• ACTION ITEM:
Restate verbatim the span of lines below between the line with "Controversial" and the line with "Quality & Safety", including those two lines, and only that span.

================================

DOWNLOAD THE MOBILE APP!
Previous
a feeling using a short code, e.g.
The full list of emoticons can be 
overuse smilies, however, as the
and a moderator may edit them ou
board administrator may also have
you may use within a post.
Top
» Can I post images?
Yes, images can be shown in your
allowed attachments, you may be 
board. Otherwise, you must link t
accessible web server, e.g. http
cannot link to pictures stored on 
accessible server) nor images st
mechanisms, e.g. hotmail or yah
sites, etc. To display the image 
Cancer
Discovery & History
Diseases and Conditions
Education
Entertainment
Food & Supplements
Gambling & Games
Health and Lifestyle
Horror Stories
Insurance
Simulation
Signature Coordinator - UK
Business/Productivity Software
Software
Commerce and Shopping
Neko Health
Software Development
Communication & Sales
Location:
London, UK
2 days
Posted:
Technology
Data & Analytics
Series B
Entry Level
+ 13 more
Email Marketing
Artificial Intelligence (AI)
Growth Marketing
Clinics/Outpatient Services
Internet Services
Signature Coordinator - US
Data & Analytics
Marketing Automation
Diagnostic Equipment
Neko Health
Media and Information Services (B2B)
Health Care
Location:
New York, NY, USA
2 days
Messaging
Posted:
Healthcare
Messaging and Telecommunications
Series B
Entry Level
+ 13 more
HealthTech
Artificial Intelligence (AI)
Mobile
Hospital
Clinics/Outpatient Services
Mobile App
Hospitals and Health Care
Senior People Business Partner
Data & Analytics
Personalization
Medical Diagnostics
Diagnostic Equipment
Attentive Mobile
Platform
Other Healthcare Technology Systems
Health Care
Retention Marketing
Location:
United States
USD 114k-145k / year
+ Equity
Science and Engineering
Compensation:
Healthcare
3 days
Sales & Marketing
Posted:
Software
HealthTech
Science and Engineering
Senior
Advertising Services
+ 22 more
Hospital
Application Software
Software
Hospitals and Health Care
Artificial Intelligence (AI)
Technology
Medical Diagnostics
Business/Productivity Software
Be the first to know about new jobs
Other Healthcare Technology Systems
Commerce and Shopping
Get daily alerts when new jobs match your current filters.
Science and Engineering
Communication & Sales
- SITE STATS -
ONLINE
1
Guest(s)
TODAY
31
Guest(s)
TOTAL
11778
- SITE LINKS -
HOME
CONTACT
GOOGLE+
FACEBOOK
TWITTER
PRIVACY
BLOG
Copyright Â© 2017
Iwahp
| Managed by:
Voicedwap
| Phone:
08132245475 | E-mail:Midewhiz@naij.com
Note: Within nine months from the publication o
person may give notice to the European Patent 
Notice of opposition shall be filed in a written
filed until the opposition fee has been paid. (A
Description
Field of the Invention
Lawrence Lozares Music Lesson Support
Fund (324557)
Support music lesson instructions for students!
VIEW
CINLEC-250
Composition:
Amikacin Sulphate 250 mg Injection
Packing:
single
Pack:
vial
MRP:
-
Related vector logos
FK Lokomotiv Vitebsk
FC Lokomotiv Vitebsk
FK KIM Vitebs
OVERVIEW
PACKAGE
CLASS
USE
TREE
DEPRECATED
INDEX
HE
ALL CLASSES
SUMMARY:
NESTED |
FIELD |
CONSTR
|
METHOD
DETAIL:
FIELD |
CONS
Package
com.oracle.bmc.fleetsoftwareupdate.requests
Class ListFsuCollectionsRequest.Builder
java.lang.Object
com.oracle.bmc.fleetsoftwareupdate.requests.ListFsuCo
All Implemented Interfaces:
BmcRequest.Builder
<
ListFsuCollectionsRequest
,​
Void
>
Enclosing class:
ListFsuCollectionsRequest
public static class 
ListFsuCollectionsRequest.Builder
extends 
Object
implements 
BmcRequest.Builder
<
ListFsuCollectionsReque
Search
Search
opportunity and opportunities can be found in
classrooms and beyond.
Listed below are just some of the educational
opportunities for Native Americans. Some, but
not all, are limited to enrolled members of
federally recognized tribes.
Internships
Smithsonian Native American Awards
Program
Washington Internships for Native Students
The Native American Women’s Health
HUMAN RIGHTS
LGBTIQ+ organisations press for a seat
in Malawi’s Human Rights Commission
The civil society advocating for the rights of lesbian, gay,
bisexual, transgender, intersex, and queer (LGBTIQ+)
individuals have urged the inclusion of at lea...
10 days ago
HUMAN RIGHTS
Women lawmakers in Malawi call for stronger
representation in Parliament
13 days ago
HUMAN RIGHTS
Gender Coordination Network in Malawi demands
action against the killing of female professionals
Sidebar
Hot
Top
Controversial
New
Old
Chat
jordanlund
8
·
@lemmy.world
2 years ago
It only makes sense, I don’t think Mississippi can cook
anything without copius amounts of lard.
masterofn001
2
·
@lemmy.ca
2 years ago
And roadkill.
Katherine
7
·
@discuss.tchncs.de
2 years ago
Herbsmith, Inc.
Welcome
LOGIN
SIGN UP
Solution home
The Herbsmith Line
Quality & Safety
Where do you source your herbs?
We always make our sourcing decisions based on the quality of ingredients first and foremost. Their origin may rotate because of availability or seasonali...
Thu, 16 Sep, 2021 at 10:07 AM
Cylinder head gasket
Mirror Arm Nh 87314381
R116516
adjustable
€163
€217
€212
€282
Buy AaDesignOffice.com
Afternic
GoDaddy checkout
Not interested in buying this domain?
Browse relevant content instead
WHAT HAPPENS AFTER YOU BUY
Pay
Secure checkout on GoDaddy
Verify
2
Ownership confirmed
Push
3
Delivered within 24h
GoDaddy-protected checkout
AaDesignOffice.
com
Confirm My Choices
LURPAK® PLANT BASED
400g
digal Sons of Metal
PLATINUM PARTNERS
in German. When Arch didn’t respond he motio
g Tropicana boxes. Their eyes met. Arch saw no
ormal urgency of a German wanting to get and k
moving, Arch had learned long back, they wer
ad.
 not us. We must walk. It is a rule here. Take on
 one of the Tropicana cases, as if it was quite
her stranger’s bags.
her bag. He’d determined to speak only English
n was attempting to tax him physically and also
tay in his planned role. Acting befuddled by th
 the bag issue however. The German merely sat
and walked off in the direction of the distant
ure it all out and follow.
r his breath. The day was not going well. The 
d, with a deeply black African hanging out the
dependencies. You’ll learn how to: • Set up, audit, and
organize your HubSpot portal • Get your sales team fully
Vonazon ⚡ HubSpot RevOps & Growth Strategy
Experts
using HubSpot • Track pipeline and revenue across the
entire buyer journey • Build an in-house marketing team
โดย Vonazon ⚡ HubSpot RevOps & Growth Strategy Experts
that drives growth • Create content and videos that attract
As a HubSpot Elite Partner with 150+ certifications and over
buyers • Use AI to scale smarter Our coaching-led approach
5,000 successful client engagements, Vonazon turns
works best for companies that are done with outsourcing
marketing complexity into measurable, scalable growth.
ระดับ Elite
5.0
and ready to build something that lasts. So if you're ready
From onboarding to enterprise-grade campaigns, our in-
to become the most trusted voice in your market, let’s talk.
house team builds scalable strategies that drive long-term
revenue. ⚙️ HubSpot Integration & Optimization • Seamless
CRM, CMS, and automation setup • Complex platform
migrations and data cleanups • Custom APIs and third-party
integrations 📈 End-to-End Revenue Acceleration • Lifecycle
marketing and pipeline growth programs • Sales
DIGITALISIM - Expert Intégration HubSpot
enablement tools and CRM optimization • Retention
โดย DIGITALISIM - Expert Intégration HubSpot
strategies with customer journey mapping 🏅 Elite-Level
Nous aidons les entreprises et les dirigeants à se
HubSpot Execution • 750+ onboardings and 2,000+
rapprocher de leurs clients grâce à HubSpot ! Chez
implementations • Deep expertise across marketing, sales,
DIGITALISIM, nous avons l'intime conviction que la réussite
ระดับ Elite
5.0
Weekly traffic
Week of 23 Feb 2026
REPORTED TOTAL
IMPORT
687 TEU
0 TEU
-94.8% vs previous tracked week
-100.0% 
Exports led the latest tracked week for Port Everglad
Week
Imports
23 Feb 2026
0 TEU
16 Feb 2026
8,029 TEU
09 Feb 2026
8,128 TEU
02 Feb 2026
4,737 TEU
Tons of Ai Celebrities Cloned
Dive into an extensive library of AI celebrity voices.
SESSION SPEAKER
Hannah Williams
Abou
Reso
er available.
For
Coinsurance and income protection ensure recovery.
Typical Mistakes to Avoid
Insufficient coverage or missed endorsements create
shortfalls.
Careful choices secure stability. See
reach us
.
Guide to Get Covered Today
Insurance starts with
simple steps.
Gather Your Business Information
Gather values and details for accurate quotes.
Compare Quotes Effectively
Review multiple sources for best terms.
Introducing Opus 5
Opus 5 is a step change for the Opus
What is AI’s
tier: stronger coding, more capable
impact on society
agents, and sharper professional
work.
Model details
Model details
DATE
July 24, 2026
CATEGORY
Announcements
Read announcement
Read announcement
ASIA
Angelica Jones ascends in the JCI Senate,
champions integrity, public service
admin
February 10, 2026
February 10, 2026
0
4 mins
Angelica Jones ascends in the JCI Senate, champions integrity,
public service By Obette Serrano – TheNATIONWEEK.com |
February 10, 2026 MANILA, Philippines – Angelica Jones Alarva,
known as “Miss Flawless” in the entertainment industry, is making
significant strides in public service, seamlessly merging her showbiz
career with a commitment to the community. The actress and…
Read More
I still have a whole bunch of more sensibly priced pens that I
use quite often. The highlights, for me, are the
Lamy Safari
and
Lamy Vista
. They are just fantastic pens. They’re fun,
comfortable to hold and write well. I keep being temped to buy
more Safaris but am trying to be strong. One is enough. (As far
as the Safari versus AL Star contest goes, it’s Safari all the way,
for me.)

================================

• REPLY:
Controversial
New
Old
Chat
jordanlund
8
·
@lemmy.world
2 years ago
It only makes sense, I don’t think Mississippi can cook
anything without copius amounts of lard.
masterofn001
2
·
@lemmy.ca
2 years ago
And roadkill.
Katherine
7
·
@discuss.tchncs.de
2 years ago
Herbsmith, Inc.
Welcome
LOGIN
SIGN UP
Solution home
The Herbsmith Line
Quality & Safety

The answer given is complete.